◆ Data to process
****************************************

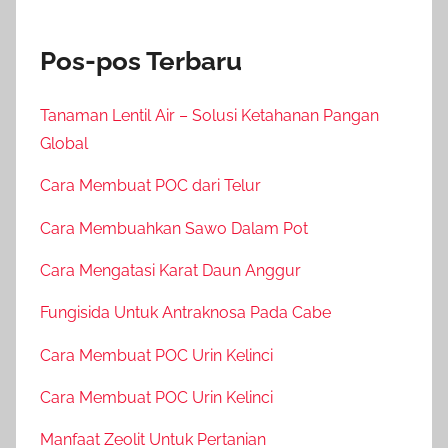
Pos-pos Terbaru
Tanaman Lentil Air – Solusi Ketahanan Pangan
Global
Cara Membuat POC dari Telur
Cara Membuahkan Sawo Dalam Pot
Cara Mengatasi Karat Daun Anggur
Fungisida Untuk Antraknosa Pada Cabe
Cara Membuat POC Urin Kelinci
Cara Membuat POC Urin Kelinci
Manfaat Zeolit Untuk Pertanian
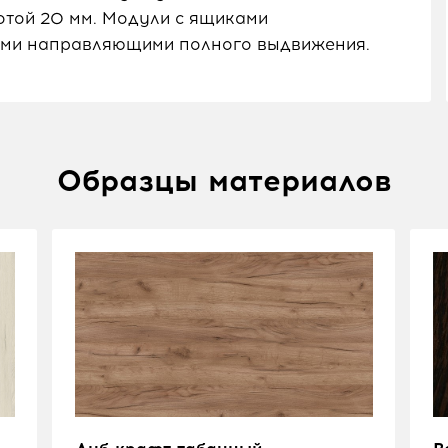
той 20 мм. Модули с ящиками
ми направляющими полного выдвижения.
Образцы материалов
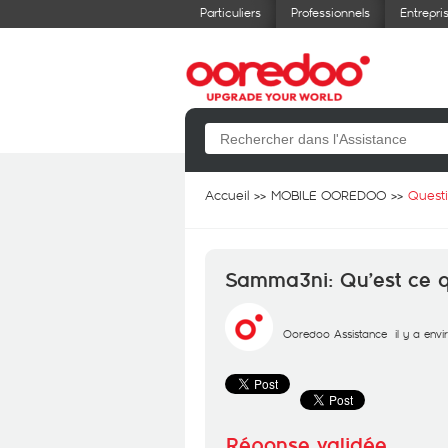
Particuliers
Professionnels
Entrepri
Accueil
MOBILE OOREDOO
Quest
Samma3ni: Qu’est ce qu
Ooredoo Assistance
il y a env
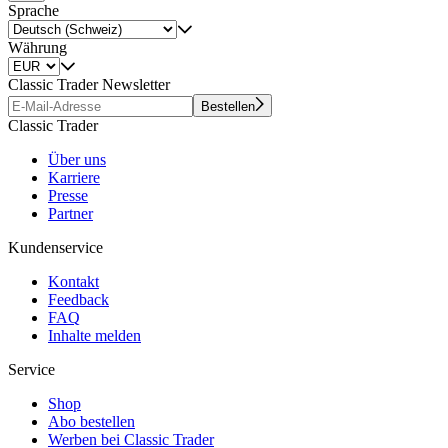
Sprache
Währung
Classic Trader Newsletter
Bestellen
Classic Trader
Über uns
Karriere
Presse
Partner
Kundenservice
Kontakt
Feedback
FAQ
Inhalte melden
Service
Shop
Abo bestellen
Werben bei Classic Trader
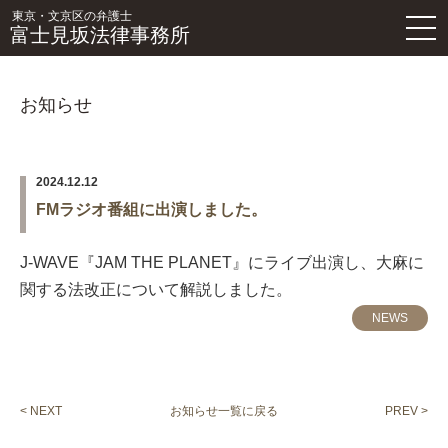
東京・文京区の弁護士
富士見坂法律事務所
お知らせ
2024.12.12
FMラジオ番組に出演しました。
J-WAVE『JAM THE PLANET』にライブ出演し、大麻に
関する法改正について解説しました。
NEWS
< NEXT
お知らせ一覧に戻る
PREV >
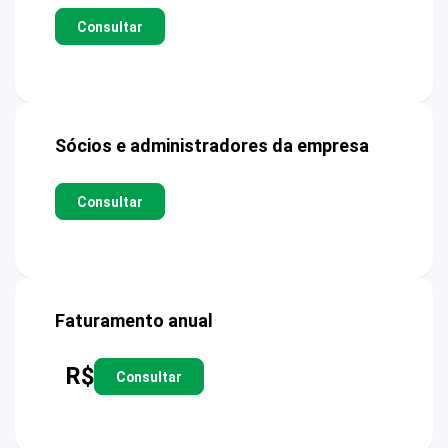
Consultar
Sócios e administradores da empresa
Consultar
Faturamento anual
R$
Consultar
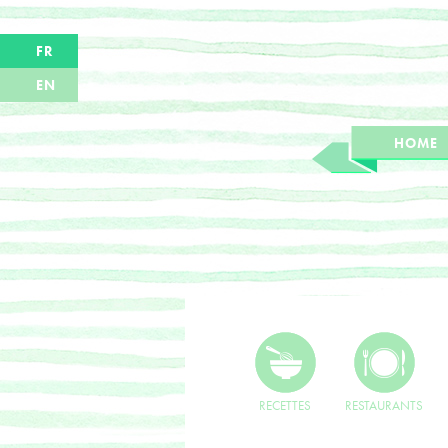
FR
EN
HOME
RECETTES
RESTAURANTS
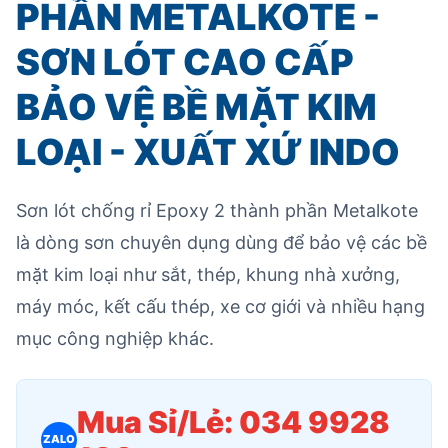
PHẦN METALKOTE -
SƠN LÓT CAO CẤP
BẢO VỆ BỀ MẶT KIM
LOẠI - XUẤT XỨ INDO
Sơn lót chống rỉ Epoxy 2 thành phần Metalkote
là dòng sơn chuyên dụng dùng để bảo vệ các bề
mặt kim loại như sắt, thép, khung nhà xưởng,
máy móc, kết cấu thép, xe cơ giới và nhiều hạng
mục công nghiệp khác.
Mua Sỉ/Lẻ: 034 9928
ZALO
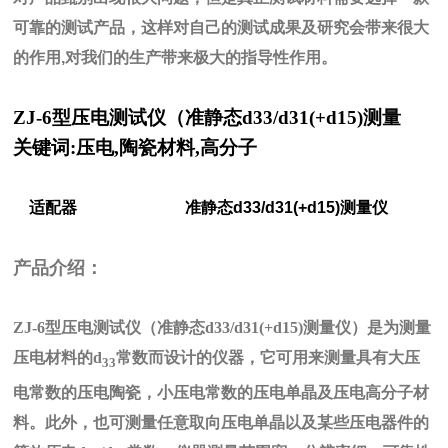
可靠的测试产品，这样对自己的测试成果及研究会带来很大
的作用
,
对我们的生产带来极大的指导性作用。
ZJ-6
型压电测试仪（准静态d33/d31(+d15)测量
关键词:压电,陶瓷材料,高分子
适配器
准静态
d33/d31(+d15)
测量仪
产品介绍：
ZJ-6
型压电测试仪（准静态d33/d31(+d15)测量仪）是为测量
压电材料的d
常数而设计的仪器，它可用来测量具有大压
33
电常数的压电陶瓷，小压电常数的压电单晶及压电高分子材
料。此外，也可测量任意取向压电单晶以及某些压电器件的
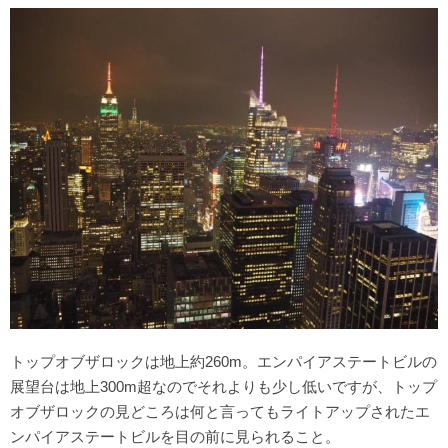
トップオブザロックは地上約260m。エンパイアステートビルの
展望台は地上300m超なのでそれよりも少し低いですが、トップ
オブザロックの見どころは何と言ってもライトアップされたエ
ンパイアステートビルを目の前に見られること。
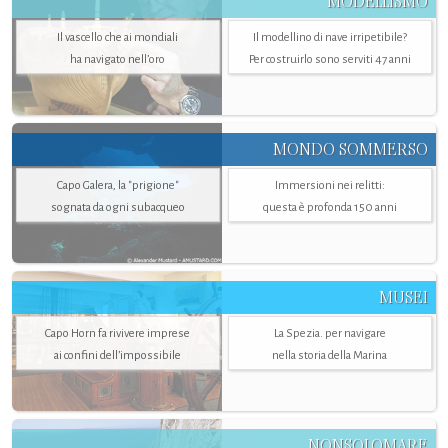
MODELLISMO
Il vascello che ai mondiali
Il modellino di nave irripetibile?
ha navigato nell’oro
Per costruirlo sono serviti 47 anni
MONDO SOMMERSO
Capo Galera, la "prigione"
Immersioni nei relitti:
sognata da ogni subacqueo
questa è profonda 150 anni
MUSEI
Capo Horn fa rivivere imprese
La Spezia. per navigare
ai confini dell’impossibile
nella storia della Marina
NONSOLOMARE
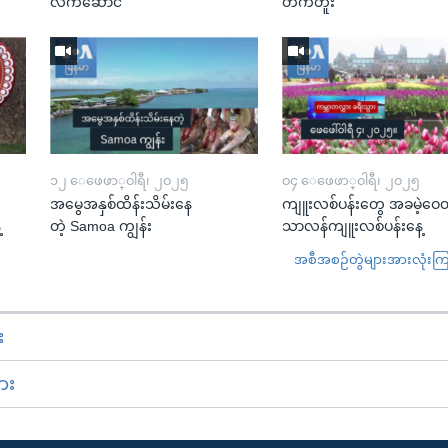
လက်ဆောင်
တက်တူး
၁၂ ေဖေဖာ္၀ါရီ၊ ၂၀၂၅
၀၄ ေဖေဖာ္၀ါရီ၊ ၂၀၂၅
အမွေအနှစ်ထိန်းသိမ်းနေ
ကျူးလစ်ပန်းတွေ အခမဲ့ဝေတ
့
တဲ့ Samoa ကျွန်း
သာလန်ကျူးလစ်ပန်းနေ့
အစီအစဉ်တွဲများအားလုံးကြည့
း
ား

****************************************

◆ What you need to do
Given the listing, work out the number of lines in which the word "anni" is found, and supply only that number.

◆ Exercise solution
2